The most important of these factors is how well your child’s disease responds to initial treatment, or in other words, how quickly they achieve a remission and how much disease is left over in their body after this initial treatment.
Children are categorised as having low, standard or high-risk ALL. This ensures that the most appropriate and effective ‘risk-based’ therapy can be chosen for every child. Children with high-risk disease can have as good a chance of being cured as those with lower-risk disease when they receive appropriate treatment.
Consolidation therapy usually involves ‘blocks’ of intensification treatment over several months and includes the use of additional chemotherapy drugs. This is given to reduce left over disease to a minimum (minimum residual disease).
Maintenance therapy is designed to help keep your child’s disease in remission and prevent it from reappearing (relapsing) in the future. Common maintenance protocols involve chemotherapy tablets taken daily as well as in some protocols, injections of chemotherapy with courses of cortico-steroids given monthly. In addition, intrathecal injections of chemotherapy may be given periodically to prevent disease relapsing in the central nervous system. This phase of treatment will continue until the treatment is completed.

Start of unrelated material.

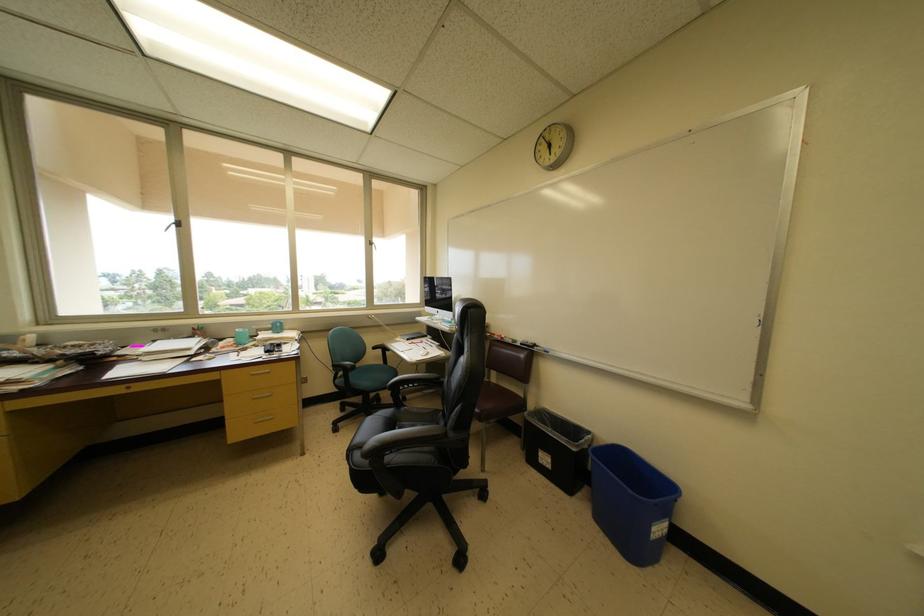 Find where to sit the brown chair sitting surface. Please return your answer as a coordinate pair (x, y).

(496, 403)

Currently, the total treatment time for children with ALL is just over two years for girls and just over three years for boys. During this time your child will be treated as an outpatient providing they are well. Your doctor will advise you when it is safe for your child to return to normal daily activities like school, and when it is safe to continue immunisations, which are usually delayed for six to nine months after your child has finished treatment.

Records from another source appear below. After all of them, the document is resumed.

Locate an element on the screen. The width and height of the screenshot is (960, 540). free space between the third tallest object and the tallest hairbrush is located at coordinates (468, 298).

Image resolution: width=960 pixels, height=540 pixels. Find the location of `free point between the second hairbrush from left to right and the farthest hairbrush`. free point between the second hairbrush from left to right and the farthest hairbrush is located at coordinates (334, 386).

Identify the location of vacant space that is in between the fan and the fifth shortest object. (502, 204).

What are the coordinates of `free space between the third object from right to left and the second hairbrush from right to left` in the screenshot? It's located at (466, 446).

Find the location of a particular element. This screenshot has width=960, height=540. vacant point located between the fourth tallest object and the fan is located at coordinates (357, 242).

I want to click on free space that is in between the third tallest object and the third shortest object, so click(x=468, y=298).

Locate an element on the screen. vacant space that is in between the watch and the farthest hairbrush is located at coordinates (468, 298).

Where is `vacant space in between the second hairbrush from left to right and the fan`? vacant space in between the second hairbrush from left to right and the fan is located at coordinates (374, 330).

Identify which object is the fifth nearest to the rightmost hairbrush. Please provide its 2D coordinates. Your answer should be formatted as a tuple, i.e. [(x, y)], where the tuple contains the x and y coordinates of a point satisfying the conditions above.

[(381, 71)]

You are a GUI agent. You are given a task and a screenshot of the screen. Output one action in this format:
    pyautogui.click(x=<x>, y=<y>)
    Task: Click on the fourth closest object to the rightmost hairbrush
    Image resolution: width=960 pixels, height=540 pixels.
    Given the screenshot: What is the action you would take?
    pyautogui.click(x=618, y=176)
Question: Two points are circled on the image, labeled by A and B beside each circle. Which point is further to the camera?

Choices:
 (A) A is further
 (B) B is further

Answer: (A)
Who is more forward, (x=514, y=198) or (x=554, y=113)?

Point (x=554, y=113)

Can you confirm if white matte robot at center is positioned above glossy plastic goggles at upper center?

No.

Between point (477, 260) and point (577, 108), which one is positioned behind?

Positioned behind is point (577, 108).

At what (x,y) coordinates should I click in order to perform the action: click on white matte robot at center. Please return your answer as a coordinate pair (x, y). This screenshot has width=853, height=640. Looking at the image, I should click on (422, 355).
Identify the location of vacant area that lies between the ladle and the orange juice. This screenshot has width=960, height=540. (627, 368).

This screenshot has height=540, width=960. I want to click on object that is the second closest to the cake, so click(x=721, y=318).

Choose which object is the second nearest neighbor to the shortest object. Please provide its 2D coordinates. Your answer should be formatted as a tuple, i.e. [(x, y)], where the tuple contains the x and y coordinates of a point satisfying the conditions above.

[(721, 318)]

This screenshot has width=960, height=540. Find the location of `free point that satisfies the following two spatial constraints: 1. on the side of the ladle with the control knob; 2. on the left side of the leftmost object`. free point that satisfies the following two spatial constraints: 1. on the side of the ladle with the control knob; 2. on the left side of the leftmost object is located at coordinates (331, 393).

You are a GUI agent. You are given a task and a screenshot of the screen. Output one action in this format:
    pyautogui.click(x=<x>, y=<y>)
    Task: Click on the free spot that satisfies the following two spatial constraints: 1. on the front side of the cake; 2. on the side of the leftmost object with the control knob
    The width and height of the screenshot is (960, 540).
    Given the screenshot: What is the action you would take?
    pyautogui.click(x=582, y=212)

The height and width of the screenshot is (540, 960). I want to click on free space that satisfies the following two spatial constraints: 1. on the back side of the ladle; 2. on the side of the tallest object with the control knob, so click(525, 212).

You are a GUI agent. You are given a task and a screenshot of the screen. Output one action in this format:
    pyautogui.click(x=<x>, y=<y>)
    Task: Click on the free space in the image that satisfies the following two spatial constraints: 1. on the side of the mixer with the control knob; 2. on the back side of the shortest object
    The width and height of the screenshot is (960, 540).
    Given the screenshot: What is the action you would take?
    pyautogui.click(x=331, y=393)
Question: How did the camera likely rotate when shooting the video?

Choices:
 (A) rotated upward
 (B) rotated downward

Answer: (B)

While your child is receiving maintenance therapy the doctor will make an assessment of how well your child is progressing and adjust their treatment as necessary.
For a small number of children, the chance of curing ALL with chemotherapy alone may be low. If these children have a sibling with a similar tissue type, or if a suitable unrelated donor can be found on the international registries, the doctors may recommend chemotherapy followed by a haematopoietic stem cell transplant. This uses very high doses of chemotherapy and/or radiotherapy as part of the stem cell transplant procedure.
Due to the complex side effects associated with this form of treatment and the success of current chemotherapy protocols used to treat ALL, a transplant is usually only necessary in selected cases where it has been shown to give a better chance of cure than chemotherapy alone. An example of this might be in the case of very high-risk disease, relapsed disease, or disease which is proving resistant to conventional treatment.
Finding out that your child’s leukaemia has relapsed can be devastating, but there are often ways of getting it back under control. The treatment of relapsed disease depends on a number of factors including the duration of the remission and the site at which the disease has reappeared.
Other factors are also considered including your child’s age and the genetic makeup of the relapsed leukaemic cells. Similar drugs to those used to initially treat leukaemia, different drugs, and in some cases, high dose chemotherapy and a stem cell transplant may be used to treat relapsed disease. Late relapse (relapse that occurs years later) will often respond well to another course of chemotherapy whereas early relapse is generally best treated using stem cell transplantation.